Real-world test results are tracked in auto-memory at `test-results.md`. After every manual test of commit message generation (`commitbee --dry-run`), record:

- The staged changes (files, type of change)
- Expected vs actual commit type
- Subject and body quality assessment
- Prompt observations (signatures, connections, evidence flags)
- Any issues (retry warnings, display bugs, misclassifications)

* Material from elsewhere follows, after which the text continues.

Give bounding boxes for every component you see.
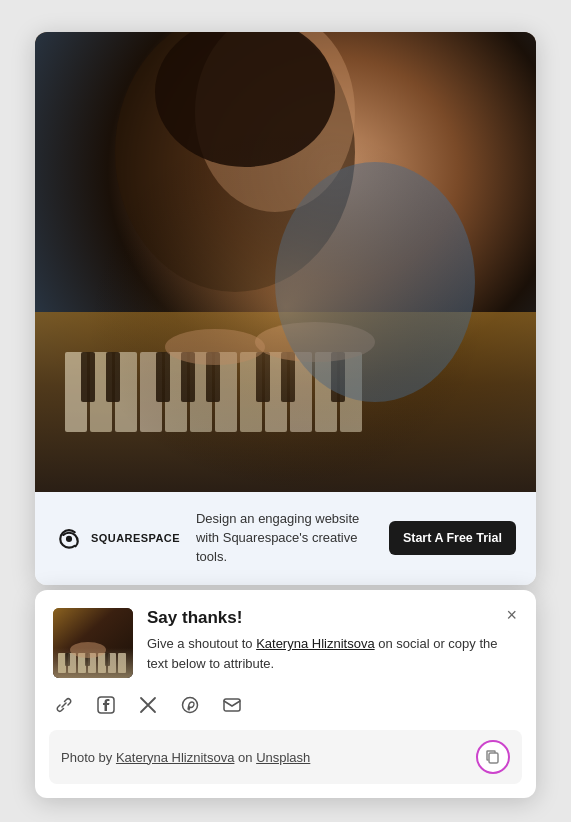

Compare new tests against previous results to detect regressions or improvements. The goal is generating fantastic commit messages with small local LLMs (qwen3.5:4b).

### Deferred Issues

A tracked list of review findings, design decisions, and improvement ideas that were identified but deferred lives in auto-memory at `deferred-issues.md`. Rules:

- **Check the list** when starting work on a related area, before releases, and at PRD updates
- **Add new items** when deferring anything from a review, plan, or implementation — every deferred item must be recorded with source, context, and "when to address" criteria
- **Never silently defer** — when deferring issues, explicitly tell the user what is being deferred, why, and when it should be revisited. Present deferred items as decisions that need user acknowledgment, not as internal bookkeeping
- **Close items** by updating status to `Done` with date when addressed

### Documentation Sync

Keep test counts in sync across README.md, DOCS.md, PRD.md, CLAUDE.md (currently 339).